» WORK INSTRUCTION
Print out every entry that follows, exactly as written.
*** SUPPLIED RECORDS Section Begins ***
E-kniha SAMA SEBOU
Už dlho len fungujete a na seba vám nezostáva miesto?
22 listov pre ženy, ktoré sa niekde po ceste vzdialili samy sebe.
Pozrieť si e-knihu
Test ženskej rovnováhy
*** SUPPLIED RECORDS Section Ends ***
» EXPECTED OUTPUT
E-kniha SAMA SEBOU
Už dlho len fungujete a na seba vám nezostáva miesto?
22 listov pre ženy, ktoré sa niekde po ceste vzdialili samy sebe.
Pozrieť si e-knihu
Test ženskej rovnováhy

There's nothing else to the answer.